Human Well-being by D. Gasper Pdf

Stresses the diversity in both well-being and the approaches to it, distinguishing between subjective and objective assessments. Proposes a comparative and integrative framework to examine some current re-conceptualisations of human well-being, including those by Dasgupta, Sen, Nussbaum, Doyal & Gough, and Alkire.

Understanding Human Well-being

Author : Mark McGillivray,Matthew Clarke
Publisher : UNU
Page : 426 pages
File Size : 55,7 Mb
Release : 2006
Category : Business & Economics
ISBN : STANFORD:36105123142130

Get Book

Understanding Human Well-being by Mark McGillivray,Matthew Clarke Pdf

This publication examines advances in underlying well-being, poverty, and inequality concepts and corresponding empirical applications and case studies, including traditional monetary concepts and measurements and non-monetary factors including educational achievement, longevity, health, and subjective well-being.

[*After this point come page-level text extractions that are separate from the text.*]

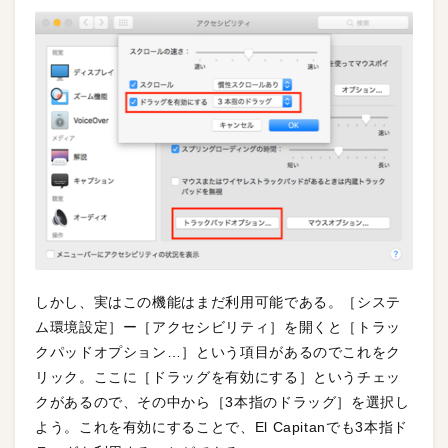
しかし、実はこの機能はまだ利用可能である。［システ
ム環境設定］ー［アクセシビリティ］を開くと［トラッ
クパッドオプション…］という項目があるのでこれをク
リック。ここに［ドラッグを有効にする］というチェッ
クがあるので、その中から［3本指のドラッグ］を選択し
よう。これを有効にすることで、El Capitanでも3本指ド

Wellbeing in Developing Countries

Author : Ian Gough,J. Allister McGregor
Publisher : Cambridge University Press
Page : 351 pages
File Size : 54,6 Mb
Release : 2007-05-31
Category : Social Science
ISBN : 9781139464079

Get Book

Wellbeing in Developing Countries by Ian Gough,J. Allister McGregor Pdf

In a world where many experience unprecedented levels of wellbeing, chronic poverty remains a major concern for many developing countries and the international community. Conventional frameworks for understanding development and poverty have focused on money, commodities and economic growth. This 2007 book challenges these conventional approaches and contributes to a new paradigm for development centred on human wellbeing. Poor people are not defined solely by their poverty and a wellbeing approach provides a better means of understanding how people become and stay poor. It examines three perspectives: ideas of human functioning, capabilities and needs; the analysis of livelihoods and resource use; and research on subjective wellbeing and happiness. A range of international experts from psychology, economics, anthropology, sociology, political science and development evaluate the state-of-the-art in understanding wellbeing from these perspectives. This book establishes a new strategy and methodology for researching wellbeing that can influence policy.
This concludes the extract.